Subscriptions are really groups, this tells the backend which checks should be assigned to the client. In this case the agent will look for all linux and ubuntu checks.
Checks
Checks are what the agent runs and reports back to the backend. I have configured some basic checks for the CPU and memory. Here are the important parts of the CPU check yaml:
type: Check
api_version: core/v2
metadata:
created_by: admin
name: check-cpu
namespace: default
spec:
check_hooks:
- critical:
- process_info
command: check-cpu-usage -w 80 -c 95
env_vars: null
executed: 0
handlers:
- telegram-inc-cpu
runtime_assets:
- sensu/check-cpu-usage
subscriptions:
- linux
There a couple of interesting points to this. Firstly we can see the check is just a command that is executed by the agent. Most checks are nagios style checks. -w 80
means a warning incident will be raised if CPU is at 80% utilisation. -c 95
means it will be raised as critical at 95%.
The subscription section means that this check will run on any system where the agent is subscribed to the linux group.
Check hooks are additional commands that will run when the check fails, in this case I get a list of the top processes ordered by CPU usage.
Handlers do things with the data, in this case we point it to a handler that sends me an alert on telegram (if some parameters are met)
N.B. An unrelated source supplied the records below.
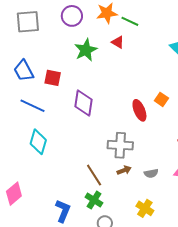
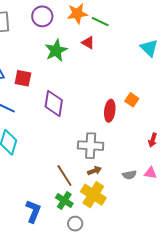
red ellipse: (139, 110) -> (110, 111), turned 30
gray semicircle: (151, 173) -> (129, 175), moved
yellow cross: (145, 208) -> (93, 195), moved, size x1.4

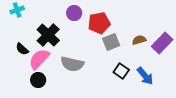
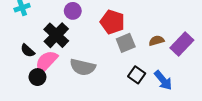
purple circle: (74, 13) -> (73, 11), moved
red pentagon: (99, 23) -> (112, 22), turned 30
black circle: (38, 80) -> (37, 77), moved

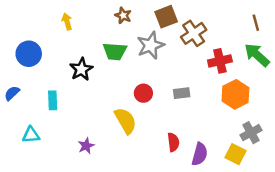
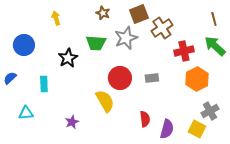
red circle: (143, 93) -> (120, 78), size x1.5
Finally, Runtime assets are important, they include all the packages the check needs to execute. There are heaps of assets on the Sensu website.
Handlers
There’s no point in collecting data if we don’t do anything with it. Handlers do something with the data! This is the handler I use for most incidents:
type: Handler
api_version: core/v2
metadata:
created_by: admin
name: telegram-inc
namespace: default
spec:
command: sensu-telegram-handler --api-token API_TOKEN
--chatid CHAT_ID
env_vars: null
filters: ["is_incident", "not_silenced", "fatigue_checker"]
handlers: null
runtime_assets:
- Thor77/sensu-telegram-handler
secrets: null
timeout: 0
type: pipe
Again, a handler command is just an executable. In this case it’s an alert to Telegram. Filters ensure that I only get a message for things I care about.
is_incident
ensures that only when something fails I get an alertnot_silenced
means I won’t get alerts for things I suppress in the dashboard (false alerts maybe?)fatigue_checker
is a custom filter that ensure I don’t get hammered by a constantly failing check.
Fatigue checker
My fatigue checker filter means I only get issues I care about:
type: EventFilter
api_version: core/v2
metadata:
name: fatigue_checker
namespace: default
spec:
action: allow
expressions:
- (event.check.status == 1 && event.check.occurrences % 120 == 0) || (event.check.status == 2 && event.check.occurrences % 60 == 0) || (event.is_resolution) || (event.check.occurrences == 1)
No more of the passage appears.